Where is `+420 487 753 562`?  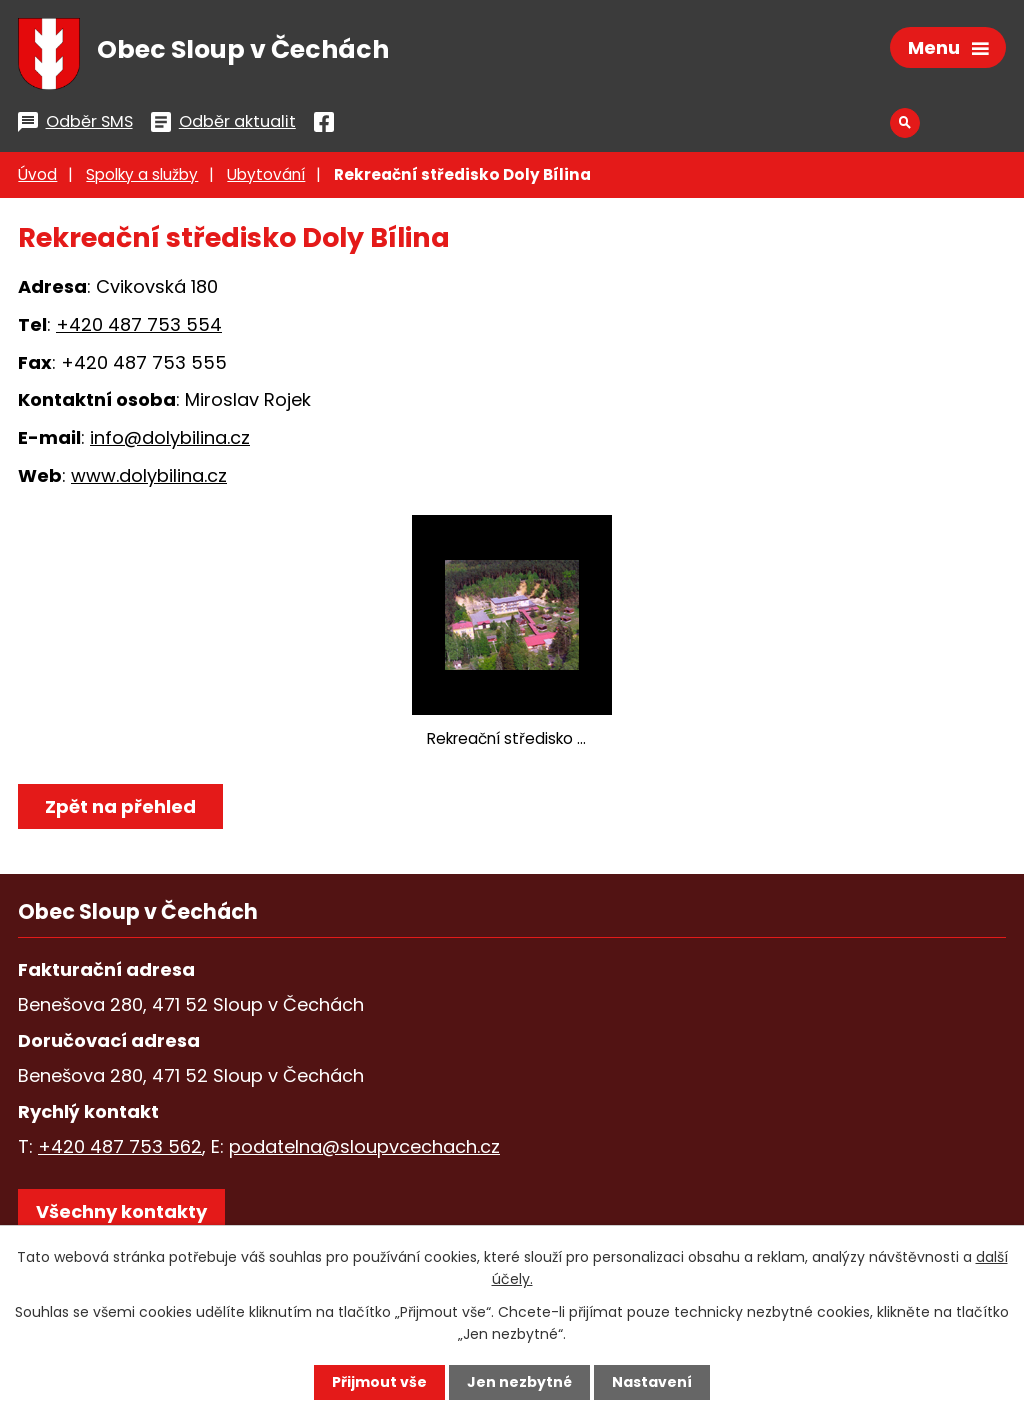
+420 487 753 562 is located at coordinates (120, 1146).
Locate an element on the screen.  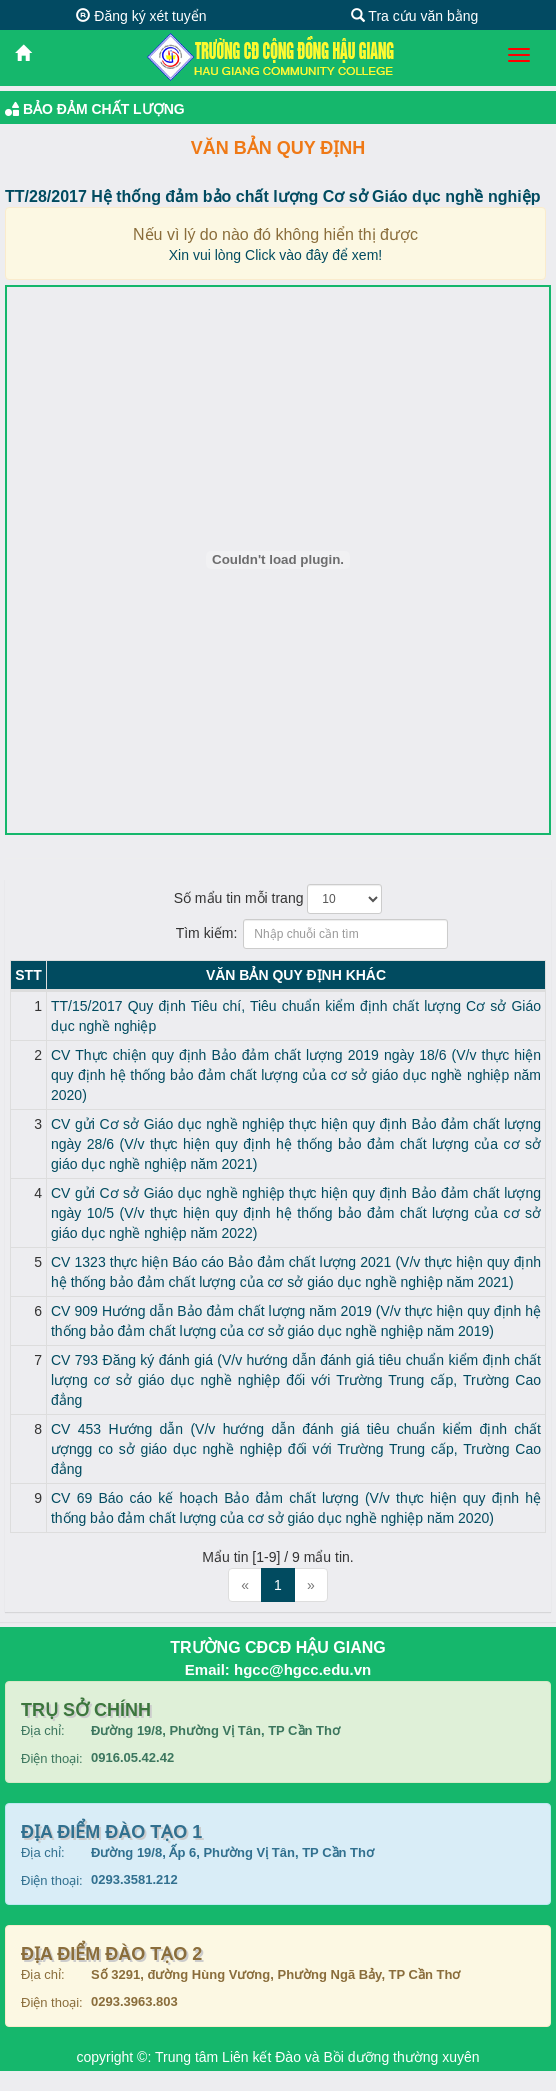
Văn bản Quy định KHÁC [Văn bản Quy định KHÁC: activate to sort column ascending] is located at coordinates (296, 975).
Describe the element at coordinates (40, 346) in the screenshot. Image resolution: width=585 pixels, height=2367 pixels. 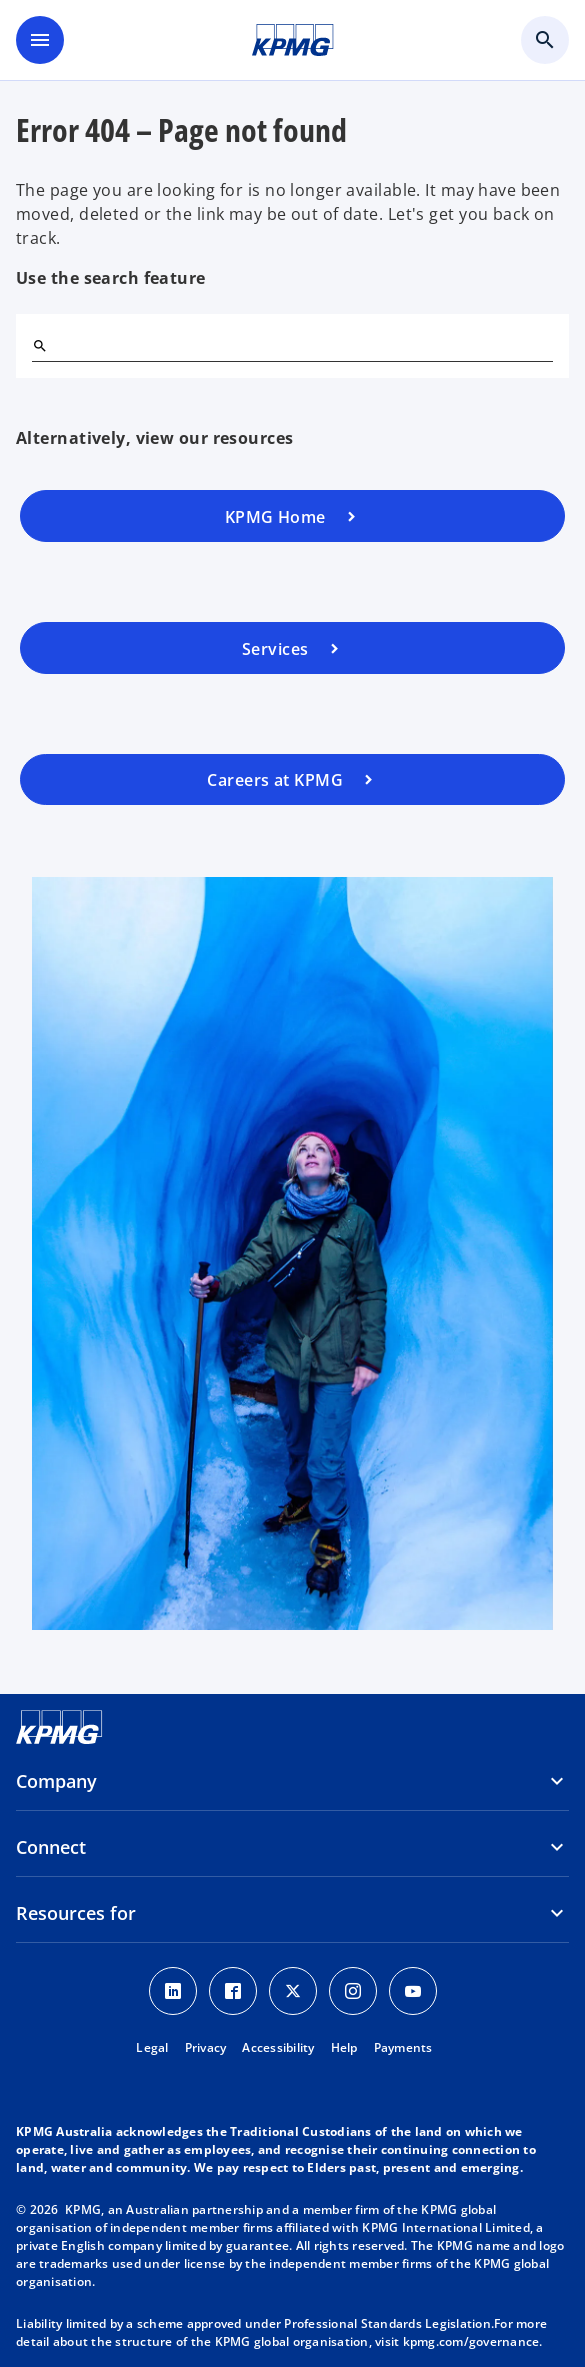
I see `[Search]` at that location.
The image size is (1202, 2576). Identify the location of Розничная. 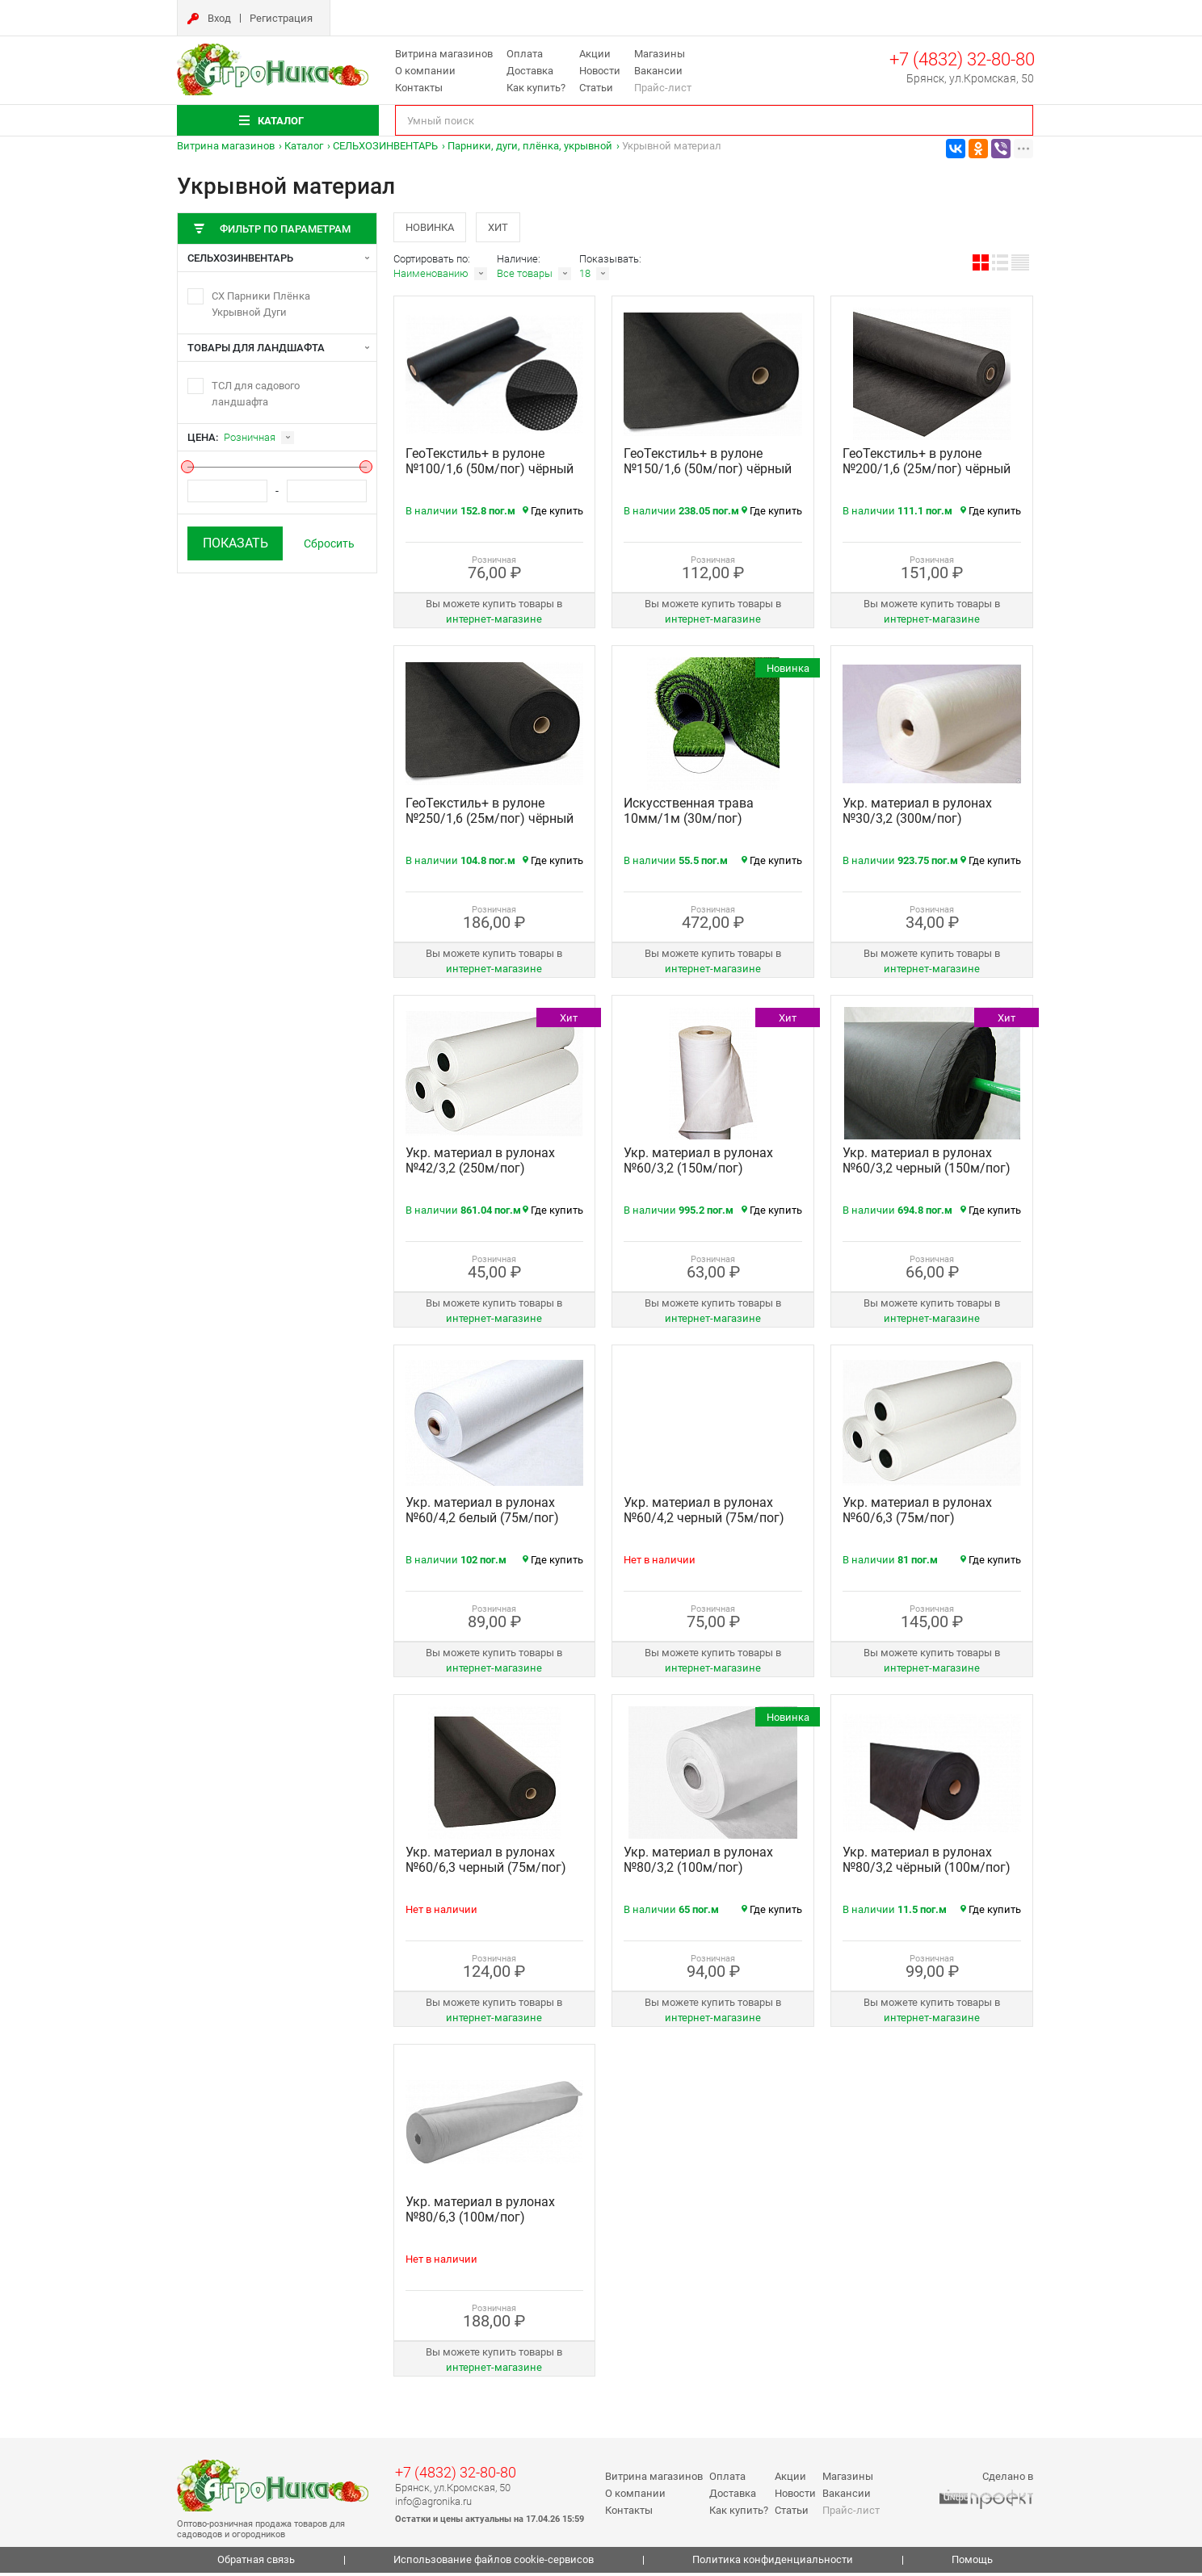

——

▶ [What to work on]: When you write out the material, keep every line exact and leave out each picture.

▶ [Task answer]:
Where is `+420 487 753 562`?  
+420 487 753 562 is located at coordinates (120, 1146).
Locate an element on the screen.  
Văn bản Quy định KHÁC [Văn bản Quy định KHÁC: activate to sort column ascending] is located at coordinates (296, 975).
Describe the element at coordinates (40, 346) in the screenshot. Image resolution: width=585 pixels, height=2367 pixels. 
I see `[Search]` at that location.
The image size is (1202, 2576). Identify the location of Розничная. 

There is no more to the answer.